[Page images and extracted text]
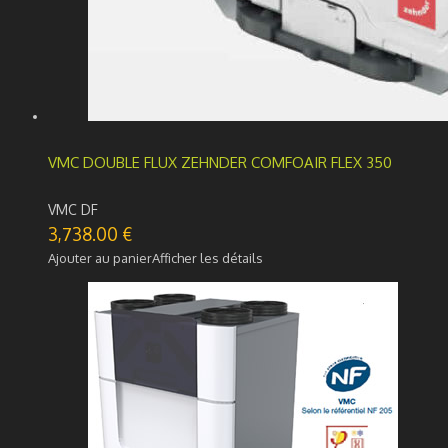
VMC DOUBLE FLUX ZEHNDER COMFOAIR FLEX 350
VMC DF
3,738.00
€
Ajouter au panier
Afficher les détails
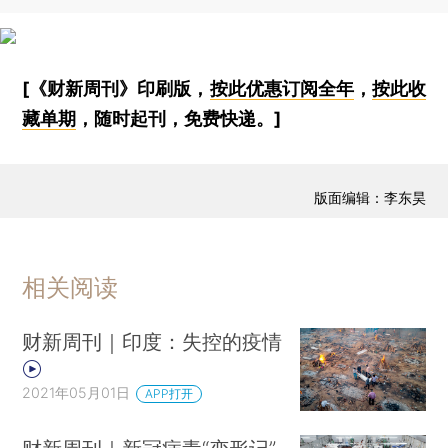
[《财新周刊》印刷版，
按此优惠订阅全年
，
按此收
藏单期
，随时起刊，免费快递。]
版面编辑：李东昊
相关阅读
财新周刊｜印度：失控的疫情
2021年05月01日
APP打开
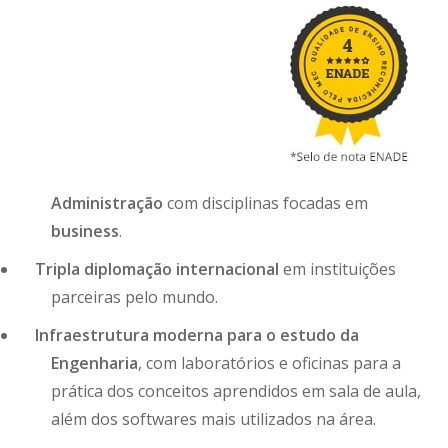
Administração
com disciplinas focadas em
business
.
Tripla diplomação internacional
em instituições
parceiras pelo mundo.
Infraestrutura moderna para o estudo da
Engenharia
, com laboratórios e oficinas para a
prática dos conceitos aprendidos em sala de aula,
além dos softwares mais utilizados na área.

• WHAT IS BEING ASKED:
What's needed is an exact copy of every entry, minus the pictures.

• RESPONSE BELOW:
VMC DOUBLE FLUX ZEHNDER COMFOAIR FLEX 350
VMC DF
3,738.00
€
Ajouter au panier
Afficher les détails
[《财新周刊》印刷版，
按此优惠订阅全年
，
按此收
藏单期
，随时起刊，免费快递。]
版面编辑：李东昊
相关阅读
财新周刊｜印度：失控的疫情
2021年05月01日
APP打开
Administração
com disciplinas focadas em
business
.
Tripla diplomação internacional
em instituições
parceiras pelo mundo.
Infraestrutura moderna para o estudo da
Engenharia
, com laboratórios e oficinas para a
prática dos conceitos aprendidos em sala de aula,
além dos softwares mais utilizados na área.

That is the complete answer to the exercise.